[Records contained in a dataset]
- Opening Delimiter -

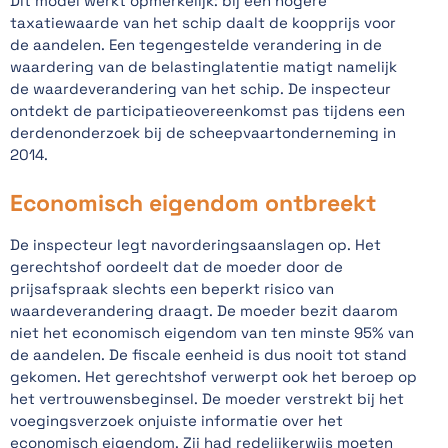
Dit model werkt opmerkelijk: bij een hogere
taxatiewaarde van het schip daalt de koopprijs voor
de aandelen. Een tegengestelde verandering in de
waardering van de belastinglatentie matigt namelijk
de waardeverandering van het schip. De inspecteur
ontdekt de participatieovereenkomst pas tijdens een
derdenonderzoek bij de scheepvaartonderneming in
2014.
Economisch eigendom ontbreekt
De inspecteur legt navorderingsaanslagen op. Het
gerechtshof oordeelt dat de moeder door de
prijsafspraak slechts een beperkt risico van
waardeverandering draagt. De moeder bezit daarom
niet het economisch eigendom van ten minste 95% van
de aandelen. De fiscale eenheid is dus nooit tot stand
gekomen. Het gerechtshof verwerpt ook het beroep op
het vertrouwensbeginsel. De moeder verstrekt bij het
voegingsverzoek onjuiste informatie over het
economisch eigendom. Zij had redelijkerwijs moeten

- Closing Delimiter -

(WHAT IS EXPECTED)
The result should be the full set of entries above, restated exactly and without images.

(YOUR SOLUTION)
Dit model werkt opmerkelijk: bij een hogere
taxatiewaarde van het schip daalt de koopprijs voor
de aandelen. Een tegengestelde verandering in de
waardering van de belastinglatentie matigt namelijk
de waardeverandering van het schip. De inspecteur
ontdekt de participatieovereenkomst pas tijdens een
derdenonderzoek bij de scheepvaartonderneming in
2014.
Economisch eigendom ontbreekt
De inspecteur legt navorderingsaanslagen op. Het
gerechtshof oordeelt dat de moeder door de
prijsafspraak slechts een beperkt risico van
waardeverandering draagt. De moeder bezit daarom
niet het economisch eigendom van ten minste 95% van
de aandelen. De fiscale eenheid is dus nooit tot stand
gekomen. Het gerechtshof verwerpt ook het beroep op
het vertrouwensbeginsel. De moeder verstrekt bij het
voegingsverzoek onjuiste informatie over het
economisch eigendom. Zij had redelijkerwijs moeten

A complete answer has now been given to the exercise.